[Dataset entries]
::::

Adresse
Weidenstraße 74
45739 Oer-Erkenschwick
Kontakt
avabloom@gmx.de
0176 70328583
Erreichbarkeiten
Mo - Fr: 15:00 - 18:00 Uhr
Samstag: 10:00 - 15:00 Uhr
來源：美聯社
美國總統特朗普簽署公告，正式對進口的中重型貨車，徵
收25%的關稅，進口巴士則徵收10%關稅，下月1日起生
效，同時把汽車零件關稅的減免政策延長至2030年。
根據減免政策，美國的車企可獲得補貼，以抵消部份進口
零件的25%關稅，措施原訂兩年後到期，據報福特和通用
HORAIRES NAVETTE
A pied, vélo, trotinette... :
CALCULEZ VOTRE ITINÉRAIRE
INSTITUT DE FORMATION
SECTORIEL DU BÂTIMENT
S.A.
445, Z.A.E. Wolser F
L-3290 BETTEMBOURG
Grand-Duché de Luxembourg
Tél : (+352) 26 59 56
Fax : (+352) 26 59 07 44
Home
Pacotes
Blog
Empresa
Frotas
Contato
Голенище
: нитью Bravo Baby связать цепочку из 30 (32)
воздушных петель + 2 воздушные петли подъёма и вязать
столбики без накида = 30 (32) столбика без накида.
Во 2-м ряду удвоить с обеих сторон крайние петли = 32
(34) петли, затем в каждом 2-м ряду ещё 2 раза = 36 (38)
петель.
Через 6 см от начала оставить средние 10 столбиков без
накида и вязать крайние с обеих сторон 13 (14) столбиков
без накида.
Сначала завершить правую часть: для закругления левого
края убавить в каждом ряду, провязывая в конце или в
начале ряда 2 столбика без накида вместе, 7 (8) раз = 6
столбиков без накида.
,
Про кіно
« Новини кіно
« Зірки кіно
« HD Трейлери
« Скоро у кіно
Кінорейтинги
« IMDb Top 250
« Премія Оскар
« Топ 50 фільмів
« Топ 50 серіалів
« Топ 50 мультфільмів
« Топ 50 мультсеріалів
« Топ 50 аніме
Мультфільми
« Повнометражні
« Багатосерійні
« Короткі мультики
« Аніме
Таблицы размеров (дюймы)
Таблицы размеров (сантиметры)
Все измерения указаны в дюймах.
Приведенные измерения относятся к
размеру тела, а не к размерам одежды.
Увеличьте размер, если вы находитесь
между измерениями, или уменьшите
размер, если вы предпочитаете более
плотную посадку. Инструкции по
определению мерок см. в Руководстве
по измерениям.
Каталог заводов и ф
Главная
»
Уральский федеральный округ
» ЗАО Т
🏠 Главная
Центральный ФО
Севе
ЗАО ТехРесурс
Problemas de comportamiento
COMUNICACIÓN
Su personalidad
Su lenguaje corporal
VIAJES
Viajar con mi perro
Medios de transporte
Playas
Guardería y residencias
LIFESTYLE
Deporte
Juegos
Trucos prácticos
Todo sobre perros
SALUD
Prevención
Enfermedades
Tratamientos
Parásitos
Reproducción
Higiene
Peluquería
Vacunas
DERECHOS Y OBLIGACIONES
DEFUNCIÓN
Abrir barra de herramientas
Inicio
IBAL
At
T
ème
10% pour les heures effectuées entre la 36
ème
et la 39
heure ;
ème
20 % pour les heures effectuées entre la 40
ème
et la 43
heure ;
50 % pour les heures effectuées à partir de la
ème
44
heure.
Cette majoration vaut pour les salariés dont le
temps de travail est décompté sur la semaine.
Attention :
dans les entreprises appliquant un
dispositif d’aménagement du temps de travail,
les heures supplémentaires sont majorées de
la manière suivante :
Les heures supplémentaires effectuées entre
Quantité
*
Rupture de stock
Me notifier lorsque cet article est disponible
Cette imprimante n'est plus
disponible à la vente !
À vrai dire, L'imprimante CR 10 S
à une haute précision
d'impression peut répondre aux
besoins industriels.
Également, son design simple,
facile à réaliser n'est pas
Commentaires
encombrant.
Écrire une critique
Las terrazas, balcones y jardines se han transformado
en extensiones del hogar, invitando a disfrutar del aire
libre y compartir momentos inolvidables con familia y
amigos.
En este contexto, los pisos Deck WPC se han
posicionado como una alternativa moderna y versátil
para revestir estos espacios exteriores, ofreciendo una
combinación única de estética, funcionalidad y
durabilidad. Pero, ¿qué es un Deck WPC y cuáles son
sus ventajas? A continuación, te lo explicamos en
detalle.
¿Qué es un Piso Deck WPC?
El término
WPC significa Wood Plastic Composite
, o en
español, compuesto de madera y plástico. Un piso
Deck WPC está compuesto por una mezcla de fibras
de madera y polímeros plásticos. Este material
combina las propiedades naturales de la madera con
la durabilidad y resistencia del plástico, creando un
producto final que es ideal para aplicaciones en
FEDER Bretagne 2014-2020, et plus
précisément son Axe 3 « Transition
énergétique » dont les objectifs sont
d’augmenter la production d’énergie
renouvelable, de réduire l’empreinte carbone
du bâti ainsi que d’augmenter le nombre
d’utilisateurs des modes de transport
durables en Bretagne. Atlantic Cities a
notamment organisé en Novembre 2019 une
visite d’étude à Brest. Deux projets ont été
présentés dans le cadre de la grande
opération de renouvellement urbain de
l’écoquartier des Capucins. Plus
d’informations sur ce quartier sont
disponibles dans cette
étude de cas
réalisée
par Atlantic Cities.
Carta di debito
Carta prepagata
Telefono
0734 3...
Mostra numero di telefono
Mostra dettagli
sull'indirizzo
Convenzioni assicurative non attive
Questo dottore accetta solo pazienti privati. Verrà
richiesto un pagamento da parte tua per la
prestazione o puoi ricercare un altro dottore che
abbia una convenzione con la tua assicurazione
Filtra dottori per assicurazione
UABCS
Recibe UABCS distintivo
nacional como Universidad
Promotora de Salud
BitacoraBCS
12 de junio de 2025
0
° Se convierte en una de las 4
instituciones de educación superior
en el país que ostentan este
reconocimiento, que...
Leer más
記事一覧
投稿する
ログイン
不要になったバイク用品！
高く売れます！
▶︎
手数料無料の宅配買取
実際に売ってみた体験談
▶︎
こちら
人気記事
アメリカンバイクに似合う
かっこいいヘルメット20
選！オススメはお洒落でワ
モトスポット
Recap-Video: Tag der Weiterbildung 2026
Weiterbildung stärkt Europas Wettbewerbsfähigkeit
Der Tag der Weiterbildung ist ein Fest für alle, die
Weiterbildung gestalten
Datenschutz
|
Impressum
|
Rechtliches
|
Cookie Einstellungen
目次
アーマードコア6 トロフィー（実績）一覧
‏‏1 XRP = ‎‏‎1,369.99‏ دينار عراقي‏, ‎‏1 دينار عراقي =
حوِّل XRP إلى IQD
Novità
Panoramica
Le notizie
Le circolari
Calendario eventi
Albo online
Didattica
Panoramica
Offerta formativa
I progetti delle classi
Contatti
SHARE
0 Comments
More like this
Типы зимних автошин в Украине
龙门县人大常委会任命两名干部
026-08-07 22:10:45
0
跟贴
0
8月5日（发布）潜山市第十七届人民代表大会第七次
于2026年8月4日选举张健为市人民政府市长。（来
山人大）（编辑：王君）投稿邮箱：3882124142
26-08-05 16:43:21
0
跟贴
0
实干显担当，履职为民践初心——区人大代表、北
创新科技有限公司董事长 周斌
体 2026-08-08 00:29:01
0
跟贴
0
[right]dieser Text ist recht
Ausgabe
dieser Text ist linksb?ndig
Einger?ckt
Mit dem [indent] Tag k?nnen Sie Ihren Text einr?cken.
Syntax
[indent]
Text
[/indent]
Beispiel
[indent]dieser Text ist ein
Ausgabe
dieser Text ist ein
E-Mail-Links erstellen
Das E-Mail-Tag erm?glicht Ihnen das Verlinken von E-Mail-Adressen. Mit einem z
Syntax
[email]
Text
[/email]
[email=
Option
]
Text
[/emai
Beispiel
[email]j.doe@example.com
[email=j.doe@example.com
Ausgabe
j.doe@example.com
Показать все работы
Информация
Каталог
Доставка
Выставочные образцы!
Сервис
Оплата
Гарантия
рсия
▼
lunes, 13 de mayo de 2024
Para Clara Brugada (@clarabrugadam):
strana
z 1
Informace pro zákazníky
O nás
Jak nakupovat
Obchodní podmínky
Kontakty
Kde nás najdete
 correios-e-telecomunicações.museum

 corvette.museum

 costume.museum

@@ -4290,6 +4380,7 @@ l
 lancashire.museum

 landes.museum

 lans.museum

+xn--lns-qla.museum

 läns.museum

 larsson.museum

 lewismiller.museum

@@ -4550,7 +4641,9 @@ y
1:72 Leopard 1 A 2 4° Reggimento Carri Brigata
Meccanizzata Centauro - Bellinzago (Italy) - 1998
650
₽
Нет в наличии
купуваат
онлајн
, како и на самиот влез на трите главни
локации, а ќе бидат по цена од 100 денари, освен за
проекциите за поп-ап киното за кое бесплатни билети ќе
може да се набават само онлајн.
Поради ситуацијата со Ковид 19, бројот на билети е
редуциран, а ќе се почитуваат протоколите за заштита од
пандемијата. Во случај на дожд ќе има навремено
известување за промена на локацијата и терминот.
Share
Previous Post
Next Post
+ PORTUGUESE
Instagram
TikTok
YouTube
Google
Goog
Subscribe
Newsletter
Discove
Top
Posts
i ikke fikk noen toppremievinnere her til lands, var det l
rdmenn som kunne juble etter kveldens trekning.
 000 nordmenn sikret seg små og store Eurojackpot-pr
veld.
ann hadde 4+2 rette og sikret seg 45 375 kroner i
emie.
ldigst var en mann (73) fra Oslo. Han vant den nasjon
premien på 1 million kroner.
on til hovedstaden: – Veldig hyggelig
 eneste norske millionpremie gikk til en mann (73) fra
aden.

::::

_Exercise description_.
Give back the records above exactly, limited to the lines between the one holding "combinación única de" and the one holding "durables en Bretagne. Atlantic Cities a", inclusive.

_Expected answer_.
combinación única de estética, funcionalidad y
durabilidad. Pero, ¿qué es un Deck WPC y cuáles son
sus ventajas? A continuación, te lo explicamos en
detalle.
¿Qué es un Piso Deck WPC?
El término
WPC significa Wood Plastic Composite
, o en
español, compuesto de madera y plástico. Un piso
Deck WPC está compuesto por una mezcla de fibras
de madera y polímeros plásticos. Este material
combina las propiedades naturales de la madera con
la durabilidad y resistencia del plástico, creando un
producto final que es ideal para aplicaciones en
FEDER Bretagne 2014-2020, et plus
précisément son Axe 3 « Transition
énergétique » dont les objectifs sont
d’augmenter la production d’énergie
renouvelable, de réduire l’empreinte carbone
du bâti ainsi que d’augmenter le nombre
d’utilisateurs des modes de transport
durables en Bretagne. Atlantic Cities a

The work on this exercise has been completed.